Docs: Create Sparse Merkle Tree test spec #66

bvrooman · 2022-02-14T21:48:11Z

Steps toward an automated test suite:

Define the test spec (this PR)
Codify test spec in a machine readable format: Feature Request: Machine readable test suite for SMT testing #67
Read machine readable test spec and generate test suite: Feature Request: Implement a test execution layer to automate the machine readable test suite #68

Voxelot · 2022-02-16T19:36:59Z

This kind of works, although I was hoping we'd have something more along the lines of a machine readable format e.g. toml or json that the library could execute against.

bvrooman · 2022-02-17T02:12:14Z

This kind of works, although I was hoping we'd have something more along the lines of a machine readable format e.g. toml or json that the library could execute against.

I considered a DSL approach for this. I think that such an approach could be built alongside this spec.

Regardless of the ultimate testing strategy implemented by an SMT library, we would need some sort of specification document, since any sort of machine readable test spec still has to be manually compiled. While the Celestia SMT currently provides the expected hashes, it is not the producer of this spec - it is a consumer. It will need to implement this spec too. Ultimately, that could mean testing against the machine readable version.
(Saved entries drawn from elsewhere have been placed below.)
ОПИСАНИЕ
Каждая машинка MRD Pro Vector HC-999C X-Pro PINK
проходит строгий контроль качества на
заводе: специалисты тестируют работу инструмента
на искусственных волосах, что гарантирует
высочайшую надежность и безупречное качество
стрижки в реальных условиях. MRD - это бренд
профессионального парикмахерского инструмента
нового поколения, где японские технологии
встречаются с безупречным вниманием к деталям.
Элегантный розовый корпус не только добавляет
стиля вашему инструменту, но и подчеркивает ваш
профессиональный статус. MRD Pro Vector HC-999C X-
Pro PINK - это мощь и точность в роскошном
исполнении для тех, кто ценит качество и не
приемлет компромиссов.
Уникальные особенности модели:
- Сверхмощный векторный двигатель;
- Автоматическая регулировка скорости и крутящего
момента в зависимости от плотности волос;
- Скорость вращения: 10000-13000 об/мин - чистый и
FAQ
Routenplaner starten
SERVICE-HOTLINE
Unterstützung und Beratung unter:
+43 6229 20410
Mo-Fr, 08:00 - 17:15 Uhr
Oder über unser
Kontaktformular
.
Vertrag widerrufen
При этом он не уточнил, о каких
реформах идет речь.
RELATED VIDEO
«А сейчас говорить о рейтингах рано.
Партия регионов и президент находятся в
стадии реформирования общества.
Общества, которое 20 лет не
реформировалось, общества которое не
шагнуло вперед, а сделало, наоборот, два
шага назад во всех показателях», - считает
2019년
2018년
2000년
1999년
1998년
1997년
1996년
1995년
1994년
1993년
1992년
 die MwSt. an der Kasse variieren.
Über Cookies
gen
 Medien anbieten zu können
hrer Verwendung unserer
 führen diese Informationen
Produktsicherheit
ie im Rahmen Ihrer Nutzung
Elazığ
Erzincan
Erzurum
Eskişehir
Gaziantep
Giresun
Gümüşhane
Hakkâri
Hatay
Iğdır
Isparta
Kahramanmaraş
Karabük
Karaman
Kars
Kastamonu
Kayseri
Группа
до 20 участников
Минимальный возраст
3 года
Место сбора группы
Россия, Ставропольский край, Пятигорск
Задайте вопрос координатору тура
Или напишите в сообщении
Maybe in the future, the machine readable test spec can be produced automatically, too.

But there are limitations of a DSL approach.

A simple declarative format, like JSON can work, but it will become unwieldy when tests require a large number of steps. A 100-step test would require 100 objects defining each step.
Translating leaf keys and leaf data into binary inputs requires specification anyway. What is the data type/size of numeric input? Is the binary big endian or little endian? Is the text input UTF-8 or another format?
The client must interpret the DSL and inputs, and map them to function calls, which could be brittle if the language/notation ever need updating.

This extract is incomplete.